In a bid to rein in costs and improve efficiencies, Procter & Gamble, the world's biggest advertiser, will redistribute duties for its programmatic digital media buying unit, according to a report in Ad Age, which broke the story on Thursday.
P&G Chief Brand Officer Marc Pritchard has lambasted the digital advertising industry since January about problems in the digital media supply chain, including poor ad quality, the lack of transparency and the burden of having too many ad-tech vendors.
P&G wants to save at least $1 billion annually on media spending and $500 million more from agency and production fees globally over five years, according to the trade magazine. The company has cut ties with AudienceScience, an original ad-tech partner that provided data management (DMP) and demand-side platforms (DSP), and entered into agreements with Neustar and The Trade Desk.
Through a spokewoman, P&G told Ad Age the moves are aimed at tailoring for regional needs around the world.
Neustar is likely to supply the DMP to P&G and The Trade Desk, the DSP, Ad Age reported. The spokeswoman confirmed that P&G’s relationships with its agencies, Omnicom's Hearts & Science and Dentsu Aegis Network's Carat in North America, aren’t affected.

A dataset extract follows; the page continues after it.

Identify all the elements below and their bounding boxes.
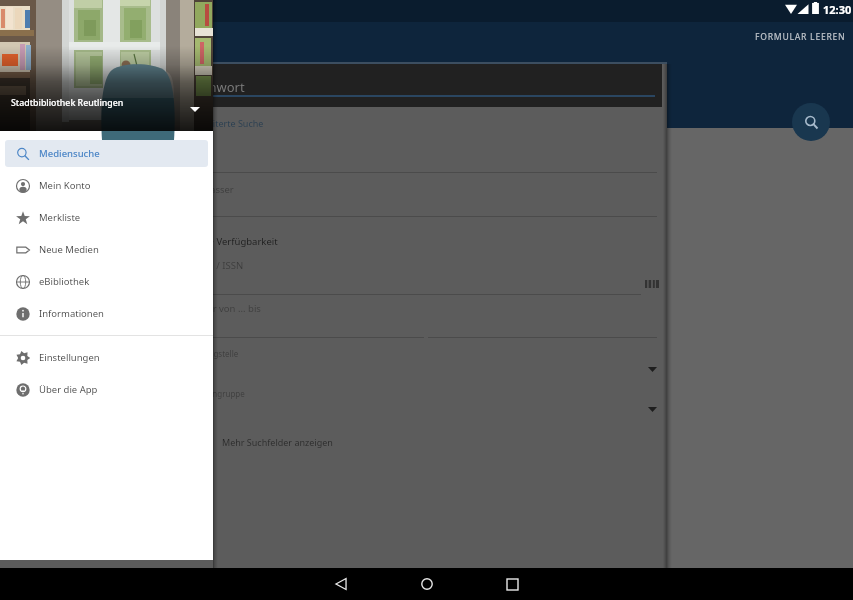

Steve Bagdasarian, general manager of PCH/Media, the ad-tech arm of Publishers Clearing House, told Real-Time Daily via email that P&G's moves highlight its commitment in challenging the digital status quo, as well as the market realities for flexibility at both the DSP and DMP level.

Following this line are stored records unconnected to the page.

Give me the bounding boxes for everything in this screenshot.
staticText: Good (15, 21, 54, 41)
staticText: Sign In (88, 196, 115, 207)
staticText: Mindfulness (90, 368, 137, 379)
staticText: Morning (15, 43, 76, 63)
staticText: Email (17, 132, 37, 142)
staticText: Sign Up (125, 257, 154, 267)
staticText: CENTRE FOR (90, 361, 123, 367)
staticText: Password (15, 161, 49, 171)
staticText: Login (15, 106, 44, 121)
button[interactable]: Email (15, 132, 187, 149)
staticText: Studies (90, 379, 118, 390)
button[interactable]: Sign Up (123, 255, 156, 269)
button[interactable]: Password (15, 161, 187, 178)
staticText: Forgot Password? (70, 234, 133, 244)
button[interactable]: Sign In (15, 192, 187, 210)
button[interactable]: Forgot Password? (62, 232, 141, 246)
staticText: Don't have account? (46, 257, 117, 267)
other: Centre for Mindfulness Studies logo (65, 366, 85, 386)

"The change signals to the market that programmatic media and data aren’t winner-take-all arenas. Even in the age of dominant 'everything' platforms, there's still very much a need for strategic point solutions throughout the supply chain," Bagdasarian said.
"It's quickly becoming reality that it isn’t enough just to have a programmatic strategy. You need a DSP strategy, a DMP strategy, etc." He added the change should enable P&G, as well as other brands that follow suit, to call to task each end vendor in the supply chain.